- Aim of the task
Give the number of lines below with "Beleuchtung" in them, leaving out anything else.

Stored items
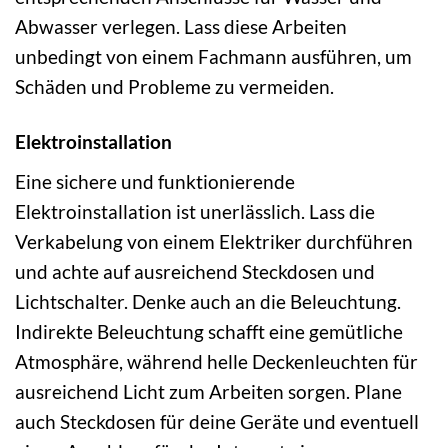
Abwasser verlegen. Lass diese Arbeiten
unbedingt von einem Fachmann ausführen, um
Schäden und Probleme zu vermeiden.
Elektroinstallation
Eine sichere und funktionierende
Elektroinstallation ist unerlässlich. Lass die
Verkabelung von einem Elektriker durchführen
und achte auf ausreichend Steckdosen und
Lichtschalter. Denke auch an die Beleuchtung.
Indirekte Beleuchtung schafft eine gemütliche
Atmosphäre, während helle Deckenleuchten für
ausreichend Licht zum Arbeiten sorgen. Plane
auch Steckdosen für deine Geräte und eventuell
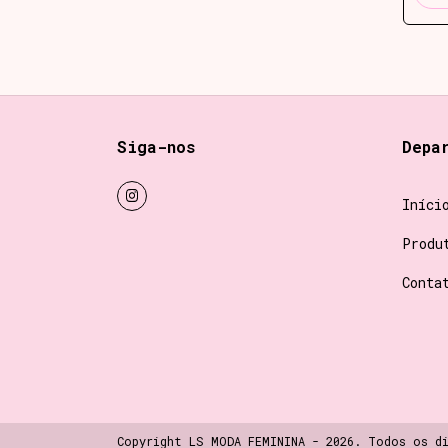
Siga-nos
Depa
Iníci
Produ
Conta
Copyright LS MODA FEMININA - 2026. Todos os d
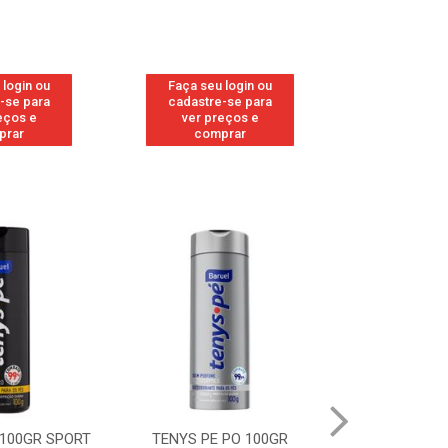
 login ou
Faça seu login ou
Faça seu 
-se para
cadastre-se para
cadastre
eços e
ver preços e
ver pr
prar
comprar
comp
 100GR SPORT
TENYS PE PO 100GR
TENYS PE PO 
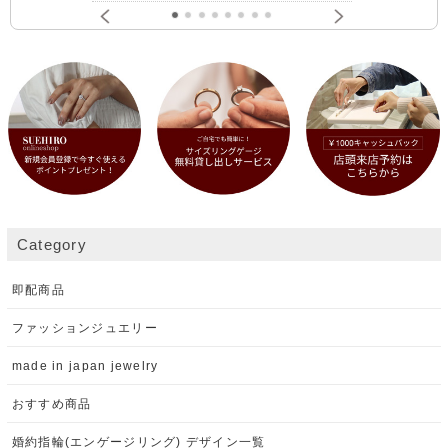
Category
即配商品
ファッションジュエリー
made in japan jewelry
おすすめ商品
婚約指輪(エンゲージリング) デザイン一覧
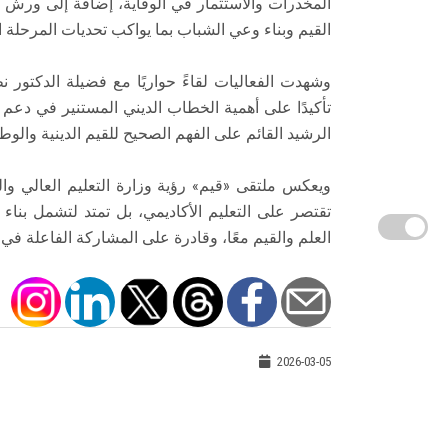
المخدرات والاستثمار في الوقاية، إضافة إلى ورش عمل
القيم وبناء وعي الشباب بما يواكب تحديات المرحلة ال
وشهدت الفعاليات لقاءً حواريًا مع فضيلة الدكتور ن
تأكيدًا على أهمية الخطاب الديني المستنير في دعم 
الرشيد القائم على الفهم الصحيح للقيم الدينية والوطن
ويعكس ملتقى «قيم» رؤية وزارة التعليم العالي و
تقتصر على التعليم الأكاديمي، بل تمتد لتشمل بناء 
العلم والقيم معًا، وقادرة على المشاركة الفاعلة في 
2026-03-05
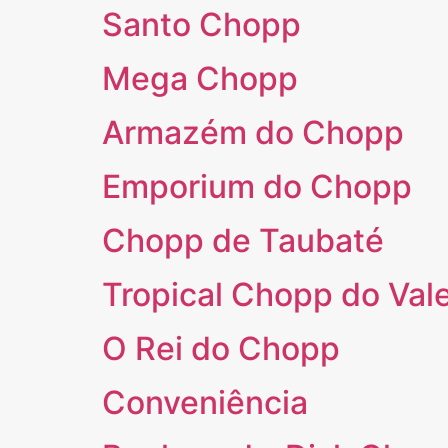
Santo Chopp
Mega Chopp
Armazém do Chopp
Emporium do Chopp
Chopp de Taubaté
Tropical Chopp do Val
O Rei do Chopp
Conveniência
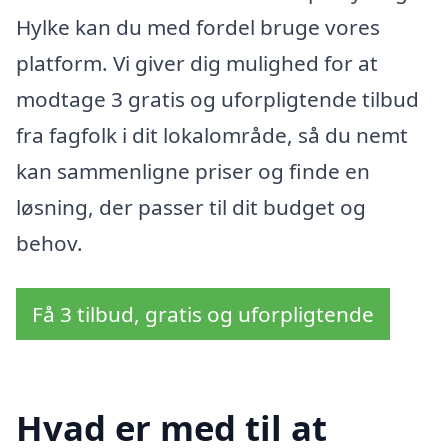
Hylke kan du med fordel bruge vores
platform. Vi giver dig mulighed for at
modtage 3 gratis og uforpligtende tilbud
fra fagfolk i dit lokalområde, så du nemt
kan sammenligne priser og finde en
løsning, der passer til dit budget og
behov.
Få 3 tilbud, gratis og uforpligtende
Hvad er med til at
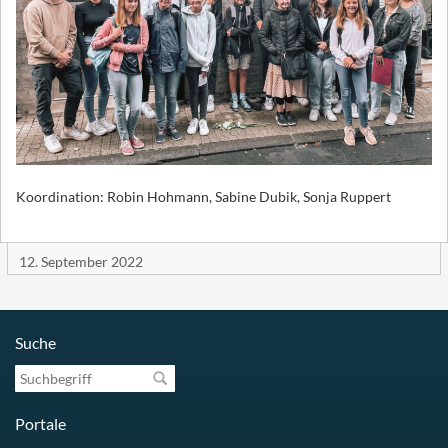
Koordination: Robin Hohmann, Sabine Dubik, Sonja Ruppert
12. September 2022
Suche
Suchbegriff
Portale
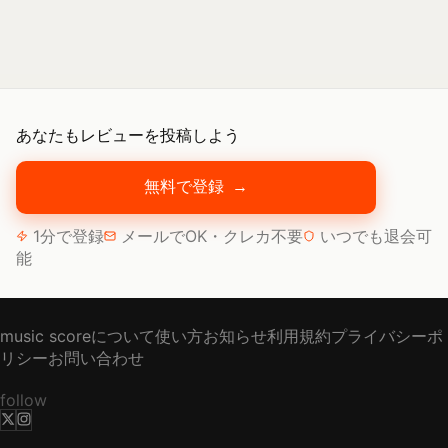
あなたもレビューを投稿しよう
無料で登録
→
1分で登録
メールでOK・クレカ不要
いつでも退会可
能
music scoreについて
使い方
お知らせ
利用規約
プライバシーポ
リシー
お問い合わせ
follow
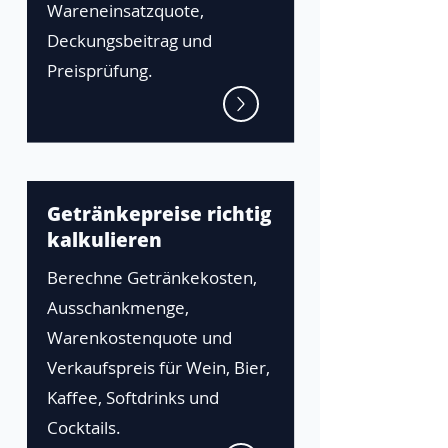
Wareneinsatzquote,
Deckungsbeitrag und
Preisprüfung.
Getränkepreise richtig
kalkulieren
Berechne Getränkekosten,
Ausschankmenge,
Warenkostenquote und
Verkaufspreis für Wein, Bier,
Kaffee, Softdrinks und
Cocktails.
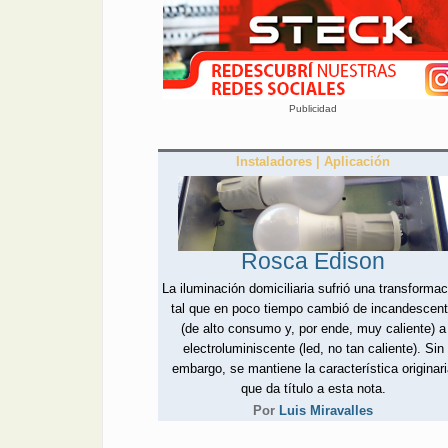
Publicidad
Instaladores | Aplicación
Rosca Edison
La iluminación domiciliaria sufrió una transformac
tal que en poco tiempo cambió de incandescen
(de alto consumo y, por ende, muy caliente) a
electroluminiscente (led, no tan caliente). Sin
embargo, se mantiene la característica originar
que da título a esta nota.
Por
Luis Miravalles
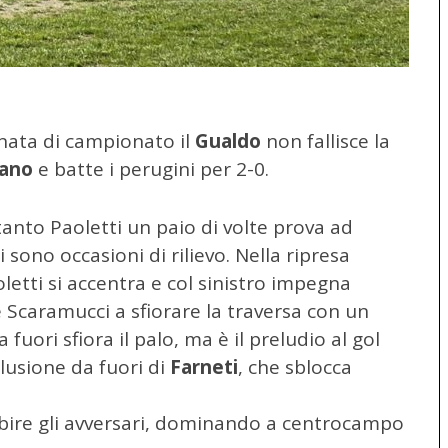
rnata di campionato il
Gualdo
non fallisce la
zano
e batte i perugini per 2-0.
tanto Paoletti un paio di volte prova ad
 sono occasioni di rilievo. Nella ripresa
letti si accentra e col sinistro impegna
è Scaramucci a sfiorare la traversa con un
fuori sfiora il palo, ma è il preludio al gol
clusione da fuori di
Farneti
, che sblocca
ubire gli avversari, dominando a centrocampo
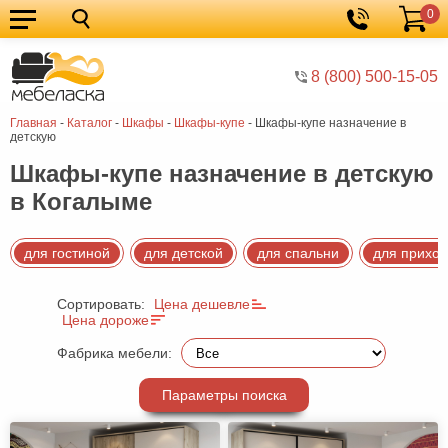
0
Кухонные
Корзина
гарнитуры
Мебель
8 (800) 500-15-05
для
Мебель
Главная
-
Каталог
-
Шкафы
-
Шкафы-купе
-
Шкафы-купе назначение в
кухни
для
Кровати
детскую
спальни
Шкафы
Шкафы-купе назначение в детскую
в Когалыме
Диваны
Мягкая
для гостиной
для детской
для спальни
для прихо
мебель
Детская
Сортировать:
Цена дешевле
мебель
Мебель
Цена дороже
в
Мебель
Фабрика мебели:
гостиную
для
Столы
Параметры поиска
прихожей
Комоды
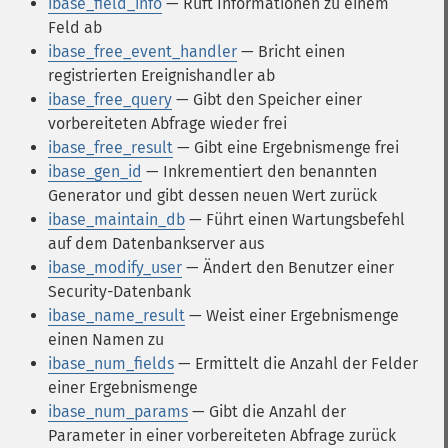
ibase_field_info
— Ruft Informationen zu einem
Feld ab
ibase_free_event_handler
— Bricht einen
registrierten Ereignishandler ab
ibase_free_query
— Gibt den Speicher einer
vorbereiteten Abfrage wieder frei
ibase_free_result
— Gibt eine Ergebnismenge frei
ibase_gen_id
— Inkrementiert den benannten
Generator und gibt dessen neuen Wert zurück
ibase_maintain_db
— Führt einen Wartungsbefehl
auf dem Datenbankserver aus
ibase_modify_user
— Ändert den Benutzer einer
Security-Datenbank
ibase_name_result
— Weist einer Ergebnismenge
einen Namen zu
ibase_num_fields
— Ermittelt die Anzahl der Felder
einer Ergebnismenge
ibase_num_params
— Gibt die Anzahl der
Parameter in einer vorbereiteten Abfrage zurück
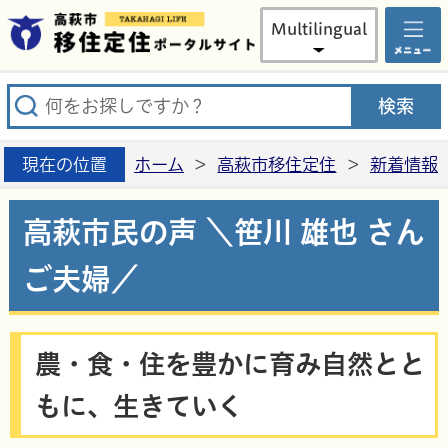
高萩市
Multilingual
現在の位置
ホーム
>
高萩市移住定住
>
新着情報
高萩市民の声 ＼笹川 雄也 さん
ご夫婦／
農・食・住を豊かに育み自然とと
もに、生きていく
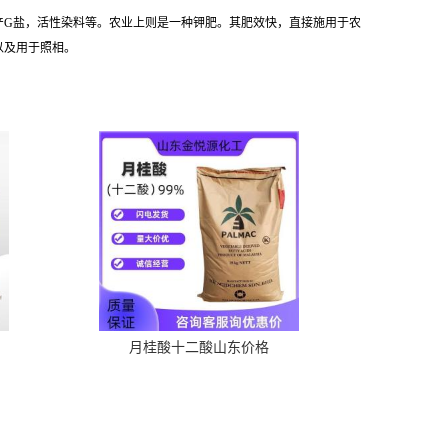
产G盐，活性染料等。农业上则是一种钾肥。其肥效快，直接施用于农
以及用于照相。
月桂酸十二酸山东价格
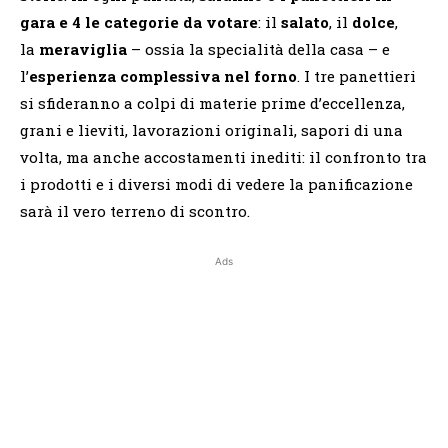
gara
e
4 le categorie da votare
: il
salato
, il
dolce
,
la
meraviglia
– ossia la specialità della casa – e
l’
esperienza complessiva nel forno
. I tre panettieri
si sfideranno a colpi di materie prime d’eccellenza,
grani e lieviti, lavorazioni originali, sapori di una
volta, ma anche accostamenti inediti: il confronto tra
i prodotti e i diversi modi di vedere la panificazione
sarà il vero terreno di scontro.
Ads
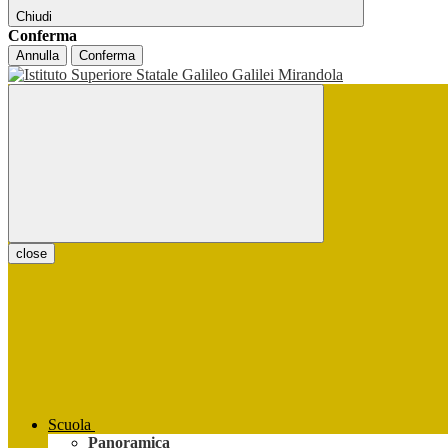
Chiudi
Conferma
Annulla
Conferma
close
Scuola
Panoramica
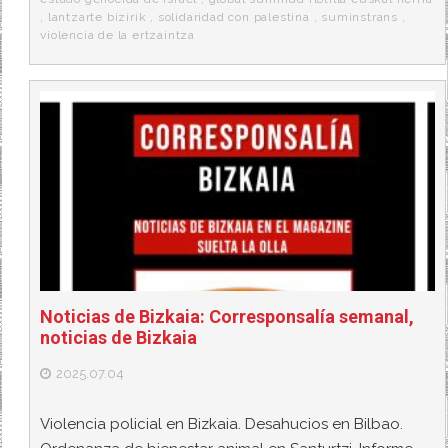
,
lantzarte bizirik
,
solidaridad con palestina
,
suminstrans
,
violencia de la ertzaintza
Noticias de Bizkaia: Corresponsalía semanal,
noticias de Bizkaia
2025.07.04
Violencia policial en Bizkaia. Desahucios en Bilbao.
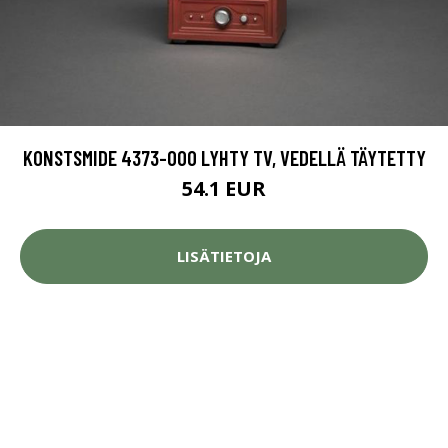
KONSTSMIDE 4373-000 LYHTY TV, VEDELLÄ TÄYTETTY
54.1 EUR
LISÄTIETOJA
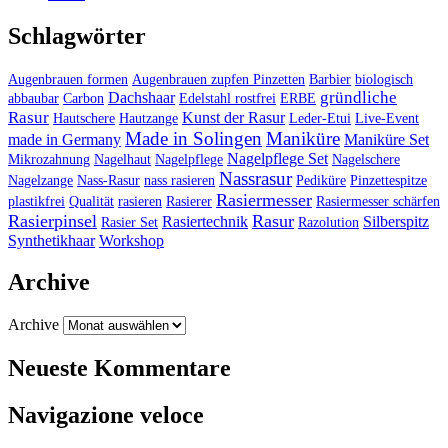
Schlagwörter
Augenbrauen formen
Augenbrauen zupfen Pinzetten
Barbier
biologisch
gründliche
Dachshaar
abbaubar
Carbon
Edelstahl rostfrei
ERBE
Rasur
Kunst der Rasur
Hautschere
Hautzange
Leder-Etui
Live-Event
Made in Solingen
Maniküre
made in Germany
Maniküre Set
Nagelpflege Set
Mikrozahnung
Nagelhaut
Nagelpflege
Nagelschere
Nassrasur
Nagelzange
Nass-Rasur
nass rasieren
Pediküre
Pinzettespitze
Rasiermesser
plastikfrei
Qualität
rasieren
Rasierer
Rasiermesser schärfen
Rasierpinsel
Rasur
Rasiertechnik
Silberspitz
Rasier Set
Razolution
Synthetikhaar
Workshop
Archive
Archive
Neueste Kommentare
Navigazione veloce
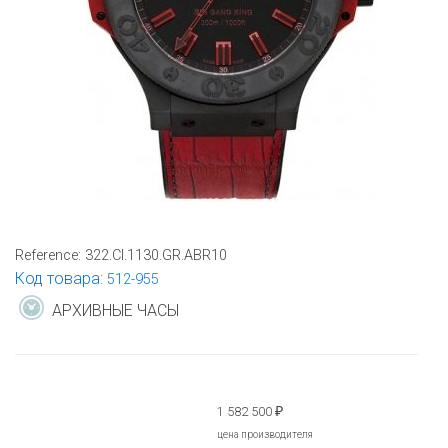
Reference:
322.CI.1130.GR.ABR10
Код товара:
512-955
АРХИВНЫЕ ЧАСЫ
1 582 500
₽
цена производителя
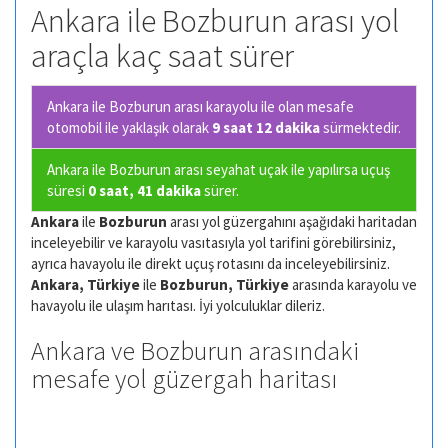
Ankara ile Bozburun arası yol
araçla kaç saat sürer
Ankara ile Bozburun arası karayolu ile olan
mesafe
otomobil ile yaklaşık olarak
9 saat 12 dakika
sürmektedir.
Ankara ile Bozburun arası seyahat uçak ile yapılırsa uçuş
süresi
0 saat, 41 dakika
sürer.
Ankara
ile
Bozburun
arası yol güzergahını aşağıdaki haritadan
inceleyebilir ve karayolu vasıtasıyla yol tarifini görebilirsiniz,
ayrıca havayolu ile direkt uçuş rotasını da inceleyebilirsiniz.
Ankara, Türkiye
ile
Bozburun, Türkiye
arasında karayolu ve
havayolu ile ulaşım harıtası. İyi yolculuklar dileriz.
Ankara ve Bozburun arasındaki
mesafe yol güzergah haritası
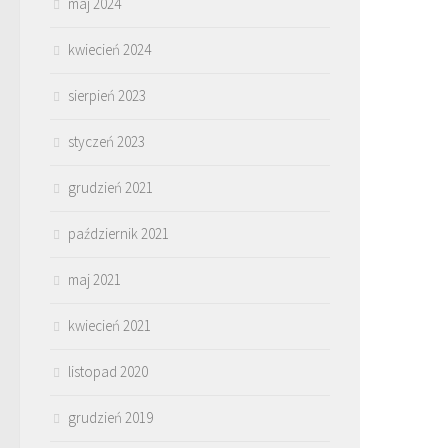
maj 2024
kwiecień 2024
sierpień 2023
styczeń 2023
grudzień 2021
październik 2021
maj 2021
kwiecień 2021
listopad 2020
grudzień 2019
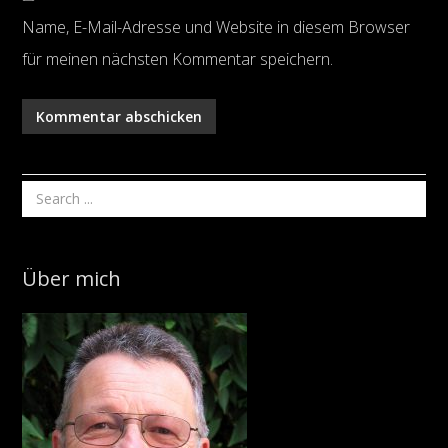
Name, E-Mail-Adresse und Website in diesem Browser
für meinen nächsten Kommentar speichern.
Über mich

- Written reply
2